Sunday, November 17, 2024

SC24 Dropped packet visibility demonstration

The real-time dashboard is a joint InMon / Arista demonstration at The International Conference for High Performance Computing, Networking, Storage, and Analysis (SC24) conference being held this week in Atlanta.

The conference network used in the demonstration, SCinet, is described as the most powerful and advanced network on Earth, connecting the SC community to the world.

The sFlow Packet Drop Monitoring In High Performance Networks dashboard combines telemetry from all the Arista switches in the SCinet network to provide real-time network-wide view of performance. Each of the three charts demonstrate a different type of measurement in the sFlow telemetry stream:

  • Counters: Total Traffic shows total traffic calculated from interface counters streamed from all interfaces. Counters provide a useful way of accurately reporting byte, frame, error and discard counters for each network interface.
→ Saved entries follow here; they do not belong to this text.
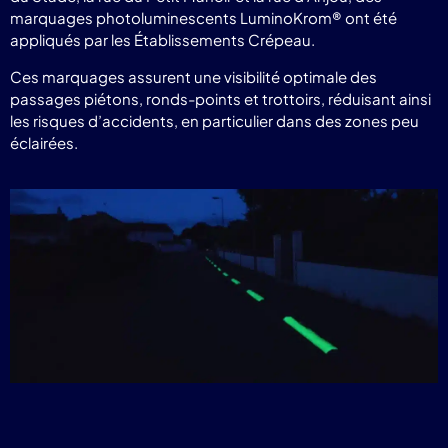
marquages photoluminescents LuminoKrom® ont été
appliqués par les Établissements Crépeau.
Ces marquages assurent une visibilité optimale des
passages piétons, ronds-points et trottoirs, réduisant ainsi
les risques d’accidents, en particulier dans des zones peu
éclairées.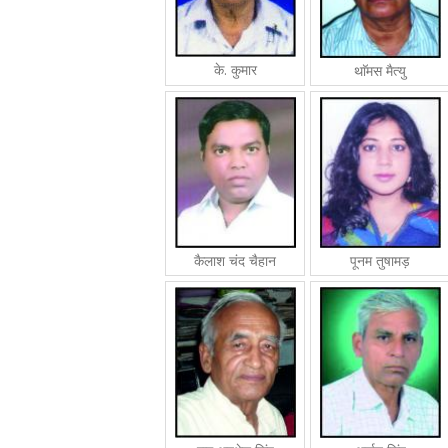
के. कुमार
थाॅमस मैत्यु
कैलाश चंद चैहान
पूनम तुषामड़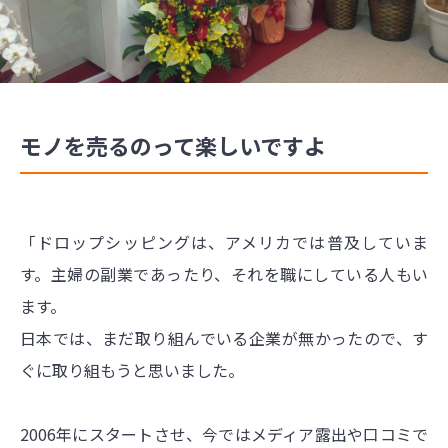
モノを売るのって楽しいですよ
「ドロップシッピングは、アメリカでは普及していま
す。主婦の副業であったり、それを職にしている人もい
ます。
日本では、まだ取り組んでいる企業が無かったので、す
ぐに取り組もうと思いました。
2006年にスタートさせ、今ではメディア露出や口コミで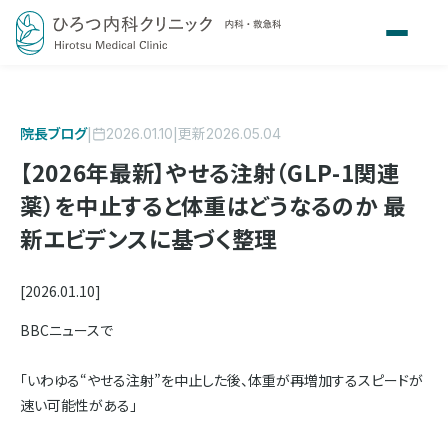
院長ブログ
|
|
更新
2026.01.10
2026.05.04
【2026年最新】やせる注射（GLP-1関連
薬）を中止すると体重はどうなるのか 最
新エビデンスに基づく整理
[2026.01.10]
BBCニュースで
「いわゆる“やせる注射”を中止した後、体重が再増加するスピードが
速い可能性がある」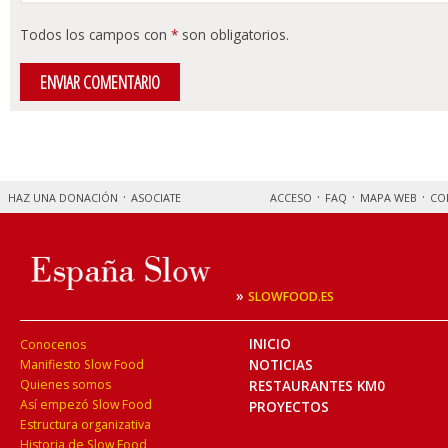
Todos los campos con
*
son obligatorios.
HAZ UNA DONACIÓN
ASOCIATE
ACCESO
FAQ
MAPA WEB
CO
»
SLOWFOOD.ES
INICIO
Conocenos
NOTICIAS
Manifiesto Slow Food
Quienes somos
RESTAURANTES KM0
Así empezó Slow Food
PROYECTOS
Estructura organizativa
Historia de Slow Food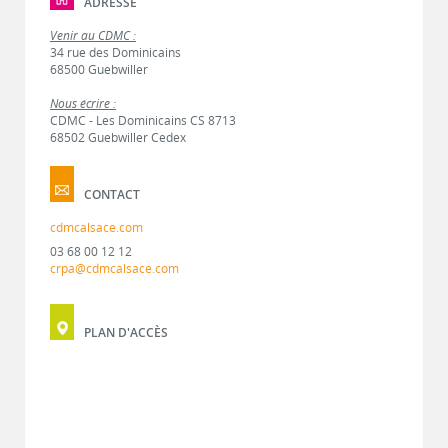
ADRESSE
Venir au CDMC :
34 rue des Dominicains
68500 Guebwiller
Nous écrire :
CDMC - Les Dominicains CS 8713
68502 Guebwiller Cedex
CONTACT
cdmcalsace.com
03 68 00 12 12
crpa@cdmcalsace.com
PLAN D'ACCÈS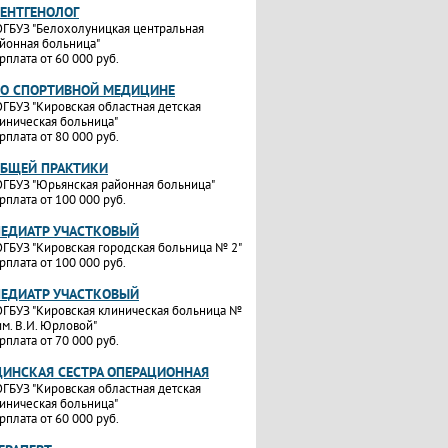
РЕНТГЕНОЛОГ
ГБУЗ "Белохолуницкая центральная
йонная больница"
рплата от 60 000 руб.
ПО СПОРТИВНОЙ МЕДИЦИНЕ
ГБУЗ "Кировская областная детская
иническая больница"
рплата от 80 000 руб.
ОБЩЕЙ ПРАКТИКИ
ГБУЗ "Юрьянская районная больница"
рплата от 100 000 руб.
ПЕДИАТР УЧАСТКОВЫЙ
ГБУЗ "Кировская городская больница № 2"
рплата от 100 000 руб.
ПЕДИАТР УЧАСТКОВЫЙ
ГБУЗ "Кировская клиническая больница №
им. В.И. Юрловой"
рплата от 70 000 руб.
ИНСКАЯ СЕСТРА ОПЕРАЦИОННАЯ
ГБУЗ "Кировская областная детская
иническая больница"
рплата от 60 000 руб.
In this case, the chart rolls up data from all interfaces to trend total traffic on the network.
  • Samples: Top Flows shows the top 5 largest traffic flows traversing the network. The chart is based on sFlow's random packet sampling mechanism, providing a scaleable method of determining the hosts and services responsible for the traffic reported by the counters. Visibility into top flows is essential if one wants to take action to manage network usage and capacity: immediately identifying DDoS attacks, elephant flows, and tracking changing service demands.
    Note: Network addresses have been masked for privacy.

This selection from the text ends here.